Further, in the above embodiment, a torque converter is used as the fluid power transmission device, but other types of fluid power transmission mechanisms, such as fluid couplings, may be used.

As described in detail, according to the control method of the present invention, when the parameter representing the amount of slip between the input side and the output side of the direct coupling mechanism becomes a value within a predetermined reference range during feedback control, The control value of the engagement capacity of the direct coupling mechanism is stored, and when the vehicle shifts to a deceleration state, the initial value of the control value of the engagement capacity of the direct coupling mechanism is determined based on this stored control value, and this The system is configured to perform feedback control of the engagement capacity to maintain the above parameters within the target range using the initial values, but in the feedback range, a certain amount of slip always occurs in the lock-up clutch. The engagement capacity is feedback-controlled.
Since it is possible to accurately grasp the relationship between the control value (duty ratio) and the engagement capacity for the oil temperature at that time in the individual (lock-up clutch), the deceleration state is shifted based on the control value grasped in this way. By setting the initial control value at the time, it is possible to set the optimum engagement capacity, and it is possible to obtain good deceleration running characteristics.

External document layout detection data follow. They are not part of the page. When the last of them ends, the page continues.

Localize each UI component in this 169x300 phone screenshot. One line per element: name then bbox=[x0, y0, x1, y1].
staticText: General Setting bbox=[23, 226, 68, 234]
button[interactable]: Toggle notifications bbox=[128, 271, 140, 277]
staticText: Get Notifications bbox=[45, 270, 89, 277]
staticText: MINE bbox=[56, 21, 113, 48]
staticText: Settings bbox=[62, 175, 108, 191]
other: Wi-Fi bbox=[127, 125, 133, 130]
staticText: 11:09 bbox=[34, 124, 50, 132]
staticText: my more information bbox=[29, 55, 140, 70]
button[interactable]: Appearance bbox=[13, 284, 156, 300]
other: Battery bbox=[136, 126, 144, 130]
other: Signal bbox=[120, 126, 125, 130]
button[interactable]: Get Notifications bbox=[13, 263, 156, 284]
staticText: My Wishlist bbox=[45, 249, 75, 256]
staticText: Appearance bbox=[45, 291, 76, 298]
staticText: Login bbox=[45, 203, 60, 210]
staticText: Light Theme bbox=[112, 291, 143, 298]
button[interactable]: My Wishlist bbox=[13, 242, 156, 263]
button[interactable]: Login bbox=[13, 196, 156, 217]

[Brief explanation of the drawing]

Fig. 1 is a hydraulic circuit diagram around a torque converter with a lock-up clutch whose engagement capacity is controlled by the method of the present invention, and Fig. 2 shows how the lock-up clutch is engaged based on the relationship between throttle opening and vehicle speed. Graphs showing the regions, Figures 3 to 6 and Figures 8 to 11 are flowcharts showing the operation control details of the solenoid valve that controls the operation of the lock-up clutch, and Figure 7 shows the relationship between the speed ratio and time of the lock-up clutch. A graph showing an example of the relationship, FIG. 12 is a graph showing the relationship between the duty ratio of the solenoid valve and the engine torque, and FIG. 13 is a table showing the control contents of the solenoid valve for each region. 1...Oil sump 2...Hydraulic pump 3...
・Regulator valve 5...Torque converter 6・
...Lock-up clutch 7.8...Solenoid valve 11...Oil cooler 20...Lock-up shift valve

Claims (1)

[Claims] 1) Control of the engagement capacity of a direct coupling mechanism that is disposed between the input side and the output side of a fluid power transmission device and mechanically engages and disengages the input side and the output side. In this method, the engagement capacity is feedback-controlled so that a parameter representing the slip amount between the input side and the output side becomes a value within a predetermined reference range in a predetermined running state, and during this feedback control, the engagement capacity is Based on the control value of the engagement capacity when the parameter reaches a value within the predetermined reference range,
An initial value of the control value of the engagement capacity of the direct coupling mechanism is determined when the vehicle shifts to a deceleration state, and the engagement capacity in the deceleration traveling state is determined based on this initial value to maintain the parameter within the target range. A direct coupling mechanism control method for a fluid power transmission device, characterized in that feedback control of a total capacity is performed.